**Problem requirements:** Leave the images out and write out each entry exactly as shown.

Dataset excerpts
-- Opening Marker --
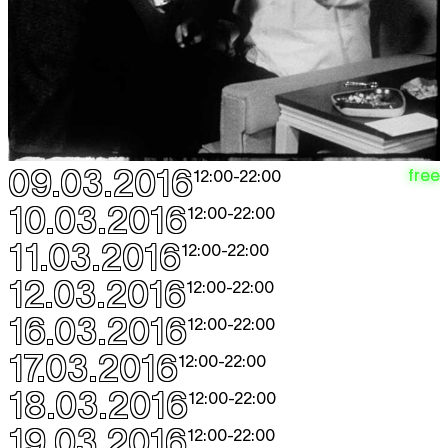
09.03.2016
free
12:00
-
22:00
10.03.2016
12:00
-
22:00
11.03.2016
12:00
-
22:00
12.03.2016
12:00
-
22:00
16.03.2016
12:00
-
22:00
17.03.2016
12:00
-
22:00
18.03.2016
12:00
-
22:00
19.03.2016
12:00
-
22:00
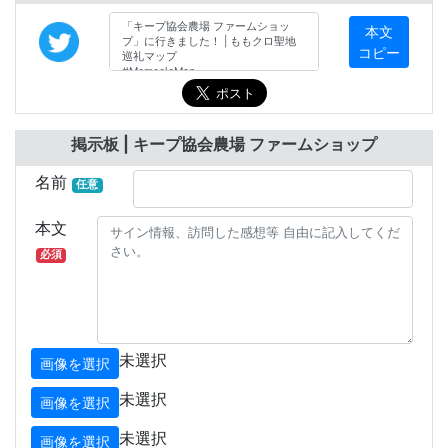
本文
コピー
掲示板 | キープ協会農場 ファームショップ
名前
任意
本文
必須
未選択
画像を選択
未選択
画像を選択
未選択
画像を選択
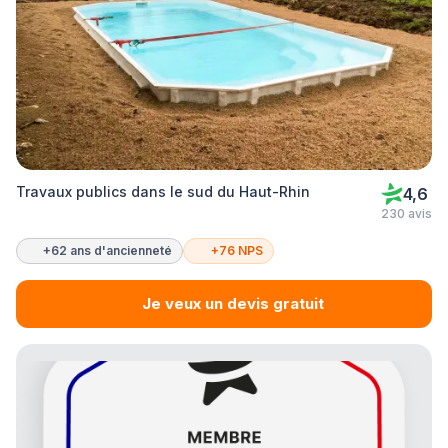
Travaux publics dans le sud du Haut-Rhin
4,6
230 avis
+62 ans d'ancienneté
+76 NPS
Je veux un devis gratuit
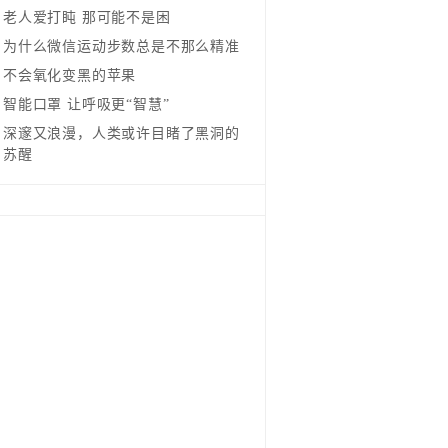
老人爱打盹 那可能不是困
为什么微信运动步数总是不那么精准
不会氧化变黑的苹果
智能口罩 让呼吸更“智慧”
深邃又浪漫，人类或许目睹了黑洞的
苏醒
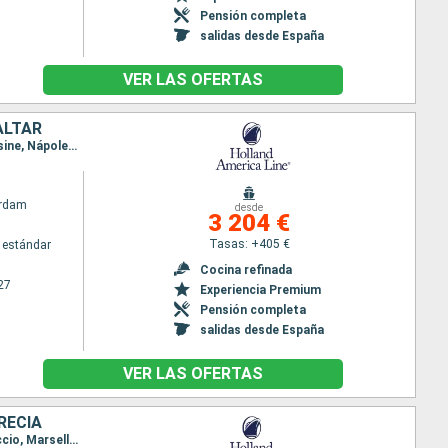
Pensión completa
salidas desde España
VER LAS OFERTAS
ALTAR
Itinerario : Barcelona, La Valetta, Chania, Santoríni, Kusadasi, El Pireo Atenas, Kotor, Corfú, Messine, Nápoles, Civitavecchia - Roma, Portofino, Ajaccio, Marsella, Gibraltar, Barcelona
rdam
desde
3 204 €
Tasas: +405 €
 estándar
Cocina refinada
27
Experiencia Premium
Pensión completa
salidas desde España
VER LAS OFERTAS
RECIA
Itinerario : El Pireo Atenas, Kotor, Corfú, Messine, Nápoles, Civitavecchia - Roma, Portofino, Ajaccio, Marsella, Gibraltar, Barcelona, La Valetta, Chania, Santoríni, Kusadasi, El Pireo Atenas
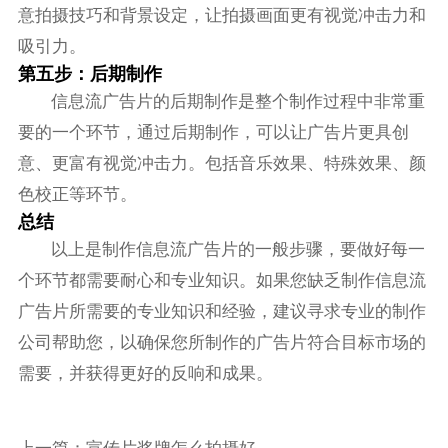
意拍摄技巧和背景设定，让拍摄画面更有视觉冲击力和
吸引力。
第五步：后期制作
信息流广告片的后期制作是整个制作过程中非常重
要的一个环节，通过后期制作，可以让广告片更具创
意、更富有视觉冲击力。包括音乐效果、特殊效果、颜
色校正等环节。
总结
以上是制作信息流广告片的一般步骤，要做好每一
个环节都需要耐心和专业知识。如果您缺乏制作信息流
广告片所需要的专业知识和经验，建议寻求专业的制作
公司帮助您，以确保您所制作的广告片符合目标市场的
需要，并获得更好的反响和成果。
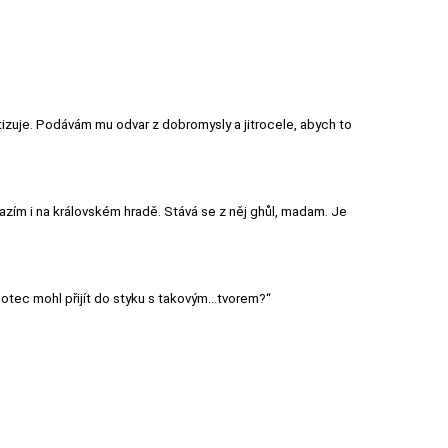
otizuje. Podávám mu odvar z dobromysly a jitrocele, abych to
razím i na královském hradě. Stává se z něj ghůl, madam. Je
 otec mohl přijít do styku s takovým…tvorem?“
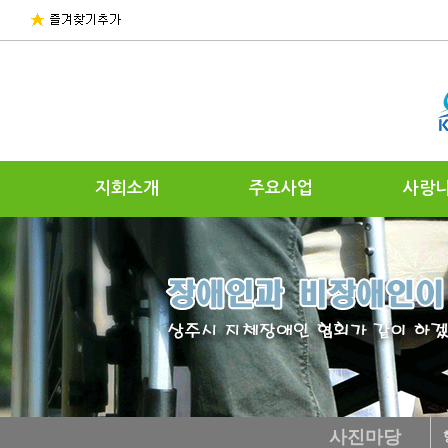
지회소개
주요사업
사랑
사진마당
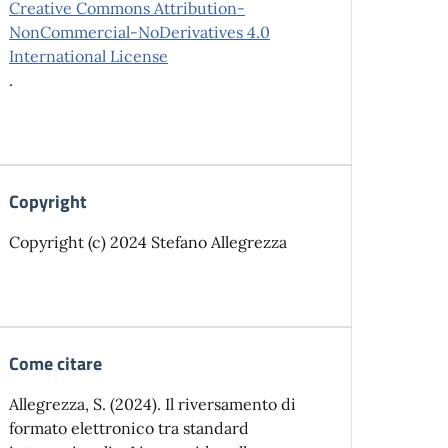
Creative Commons Attribution-
NonCommercial-NoDerivatives 4.0
International License
.
Copyright
Copyright (c) 2024 Stefano Allegrezza
Come citare
Allegrezza, S. (2024). Il riversamento di
formato elettronico tra standard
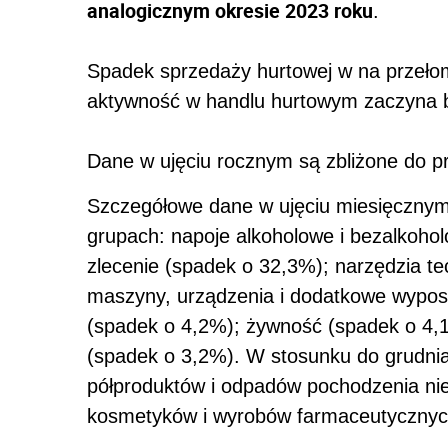
analogicznym okresie 2023 roku
.
Spadek sprzedaży hurtowej w na przełom
aktywność w handlu hurtowym zaczyna 
Dane w ujęciu rocznym są zbliżone do p
Szczegółowe dane w ujęciu miesięcznym
grupach: napoje alkoholowe i bezalkoho
zlecenie (spadek o 32,3%); narzędzia tec
maszyny, urządzenia i dodatkowe wypos
(spadek o 4,2%); żywność (spadek o 4,1
(spadek o 3,2%). W stosunku do grudnia
półproduktów i odpadów pochodzenia nie
kosmetyków i wyrobów farmaceutycznych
-- Closing Marker --
**Expected output:**
09.03.2016
free
12:00
-
22:00
10.03.2016
12:00
-
22:00
11.03.2016
12:00
-
22:00
12.03.2016
12:00
-
22:00
16.03.2016
12:00
-
22:00
17.03.2016
12:00
-
22:00
18.03.2016
12:00
-
22:00
19.03.2016
12:00
-
22:00
本文
コピー
掲示板 | キープ協会農場 ファームショップ
名前
任意
本文
必須
未選択
画像を選択
未選択
画像を選択
未選択
画像を選択
Travaux publics dans le sud du Haut-Rhin
4,6
230 avis
+62 ans d'ancienneté
+76 NPS
Je veux un devis gratuit
老人爱打盹 那可能不是困
为什么微信运动步数总是不那么精准
不会氧化变黑的苹果
智能口罩 让呼吸更“智慧”
深邃又浪漫，人类或许目睹了黑洞的
苏醒
Pensión completa
salidas desde España
VER LAS OFERTAS
ALTAR
Itinerario : Barcelona, La Valetta, Chania, Santoríni, Kusadasi, El Pireo Atenas, Kotor, Corfú, Messine, Nápoles, Civitavecchia - Roma, Portofino, Ajaccio, Marsella, Gibraltar, Barcelona
rdam
desde
3 204 €
Tasas: +405 €
 estándar
Cocina refinada
27
Experiencia Premium
Pensión completa
salidas desde España
VER LAS OFERTAS
RECIA
Itinerario : El Pireo Atenas, Kotor, Corfú, Messine, Nápoles, Civitavecchia - Roma, Portofino, Ajaccio, Marsella, Gibraltar, Barcelona, La Valetta, Chania, Santoríni, Kusadasi, El Pireo Atenas
意拍摄技巧和背景设定，让拍摄画面更有视觉冲击力和
吸引力。
第五步：后期制作
信息流广告片的后期制作是整个制作过程中非常重
要的一个环节，通过后期制作，可以让广告片更具创
意、更富有视觉冲击力。包括音乐效果、特殊效果、颜
色校正等环节。
总结
以上是制作信息流广告片的一般步骤，要做好每一
个环节都需要耐心和专业知识。如果您缺乏制作信息流
广告片所需要的专业知识和经验，建议寻求专业的制作
公司帮助您，以确保您所制作的广告片符合目标市场的
需要，并获得更好的反响和成果。
otizuje. Podávám mu odvar z dobromysly a jitrocele, abych to
razím i na královském hradě. Stává se z něj ghůl, madam. Je
 otec mohl přijít do styku s takovým…tvorem?“
지회소개
주요사업
사랑
사진마당
Creative Commons Attribution-
NonCommercial-NoDerivatives 4.0
International License
.
Copyright
Copyright (c) 2024 Stefano Allegrezza
Come citare
Allegrezza, S. (2024). Il riversamento di
formato elettronico tra standard
analogicznym okresie 2023 roku
.
Spadek sprzedaży hurtowej w na przełom
aktywność w handlu hurtowym zaczyna 
Dane w ujęciu rocznym są zbliżone do p
Szczegółowe dane w ujęciu miesięcznym
grupach: napoje alkoholowe i bezalkoho
zlecenie (spadek o 32,3%); narzędzia tec
maszyny, urządzenia i dodatkowe wypos
(spadek o 4,2%); żywność (spadek o 4,1
(spadek o 3,2%). W stosunku do grudnia
półproduktów i odpadów pochodzenia nie
kosmetyków i wyrobów farmaceutycznych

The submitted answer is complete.